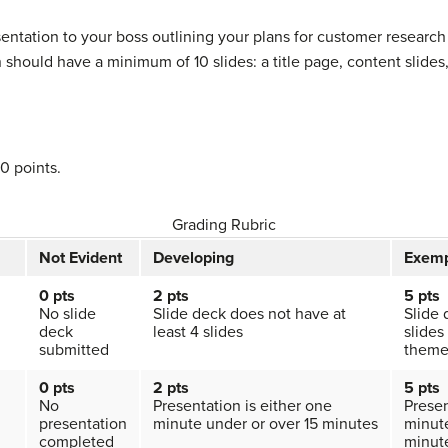
entation to your boss outlining your plans for customer resea
should have a minimum of 10 slides: a title page, content slides
50 points.
Grading Rubric
Not Evident
Developing
Exemp
0 pts
2 pts
5 pts
No slide
Slide deck does not have at
Slide 
deck
least 4 slides
slides
submitted
them
0 pts
2 pts
5 pts
No
Presentation is either one
Presen
presentation
minute under or over 15 minutes
minute
completed
minut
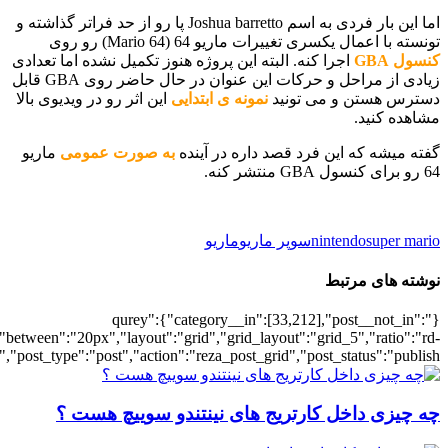
[700034663],"posts_per_page":5,"ignore_sticky_posts":1,"orderby":"ra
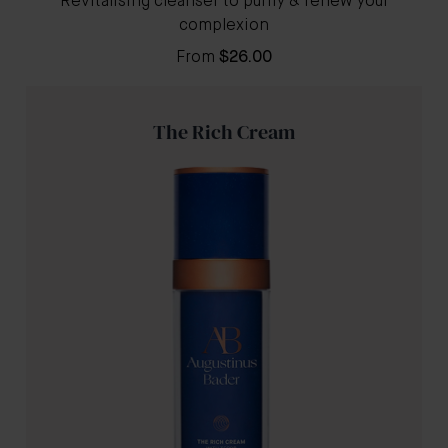
Revitalising cleanser to purify & renew your
complexion
From
$26.00
The Rich Cream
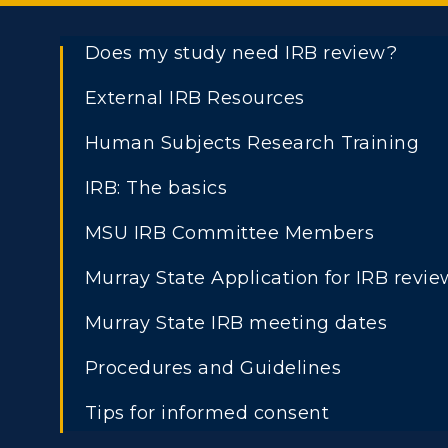
Does my study need IRB review?
External IRB Resources
Human Subjects Research Training
IRB: The basics
MSU IRB Committee Members
Murray State Application for IRB revie
Murray State IRB meeting dates
Procedures and Guidelines
Tips for informed consent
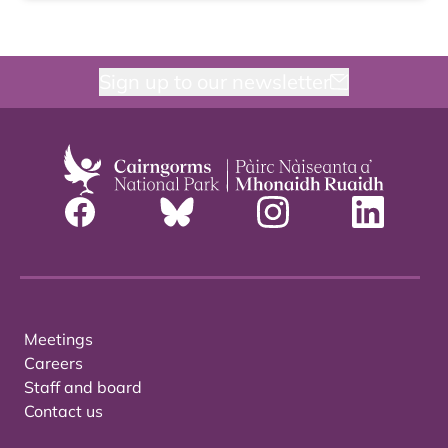
Sign up to our newsletter
Meetings
Careers
Staff and board
Contact us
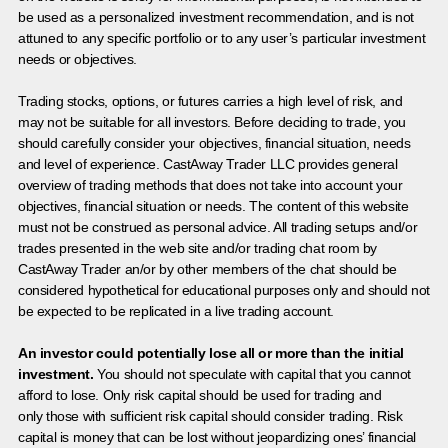
be used as a personalized investment recommendation, and is not
attuned to any specific portfolio or to any user’s particular investment
needs or objectives.
Trading stocks, options, or futures carries a high level of risk, and
may not be suitable for all investors. Before deciding to trade, you
should carefully consider your objectives, financial situation, needs
and level of experience. CastAway Trader LLC provides general
overview of trading methods that does not take into account your
objectives, financial situation or needs. The content of this website
must not be construed as personal advice. All trading setups and/or
trades presented in the web site and/or trading chat room by
CastAway Trader an/or by other members of the chat should be
considered hypothetical for educational purposes only and should not
be expected to be replicated in a live trading account.
An investor could potentially lose all or more than the initial
investment.
You should not speculate with capital that you cannot
afford to lose. Only risk capital should be used for trading and
only those with sufficient risk capital should consider trading. Risk
capital is money that can be lost without jeopardizing ones’ financial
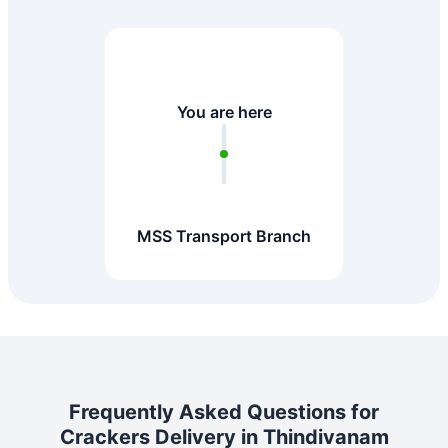
You are here
MSS Transport Branch
Frequently Asked Questions for
Crackers Delivery in Thindivanam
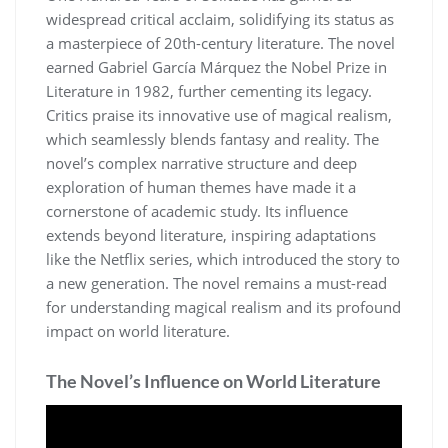
widespread critical acclaim, solidifying its status as
a masterpiece of 20th-century literature. The novel
earned Gabriel García Márquez the Nobel Prize in
Literature in 1982, further cementing its legacy.
Critics praise its innovative use of magical realism,
which seamlessly blends fantasy and reality. The
novel’s complex narrative structure and deep
exploration of human themes have made it a
cornerstone of academic study. Its influence
extends beyond literature, inspiring adaptations
like the Netflix series, which introduced the story to
a new generation. The novel remains a must-read
for understanding magical realism and its profound
impact on world literature.
The Novel’s Influence on World Literature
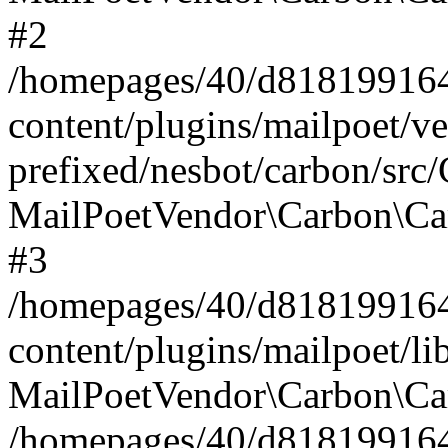
#2
/homepages/40/d818199164/
content/plugins/mailpoet/v
prefixed/nesbot/carbon/src
MailPoetVendor\Carbon\Ca
#3
/homepages/40/d818199164/
content/plugins/mailpoet/l
MailPoetVendor\Carbon\Ca
/homepages/40/d818199164/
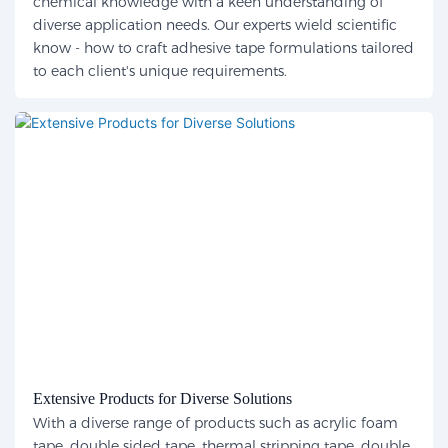
chemical knowledge with a keen understanding of
diverse application needs. Our experts wield scientific
know - how to craft adhesive tape formulations tailored
to each client's unique requirements.
Extensive Products for Diverse Solutions
With a diverse range of products such as acrylic foam
tape, double sided tape, thermal stripping tape, double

- - - - -

Task
Go through the entries above and count the lines with the word "risk", then give only that number.

Solution to this task
3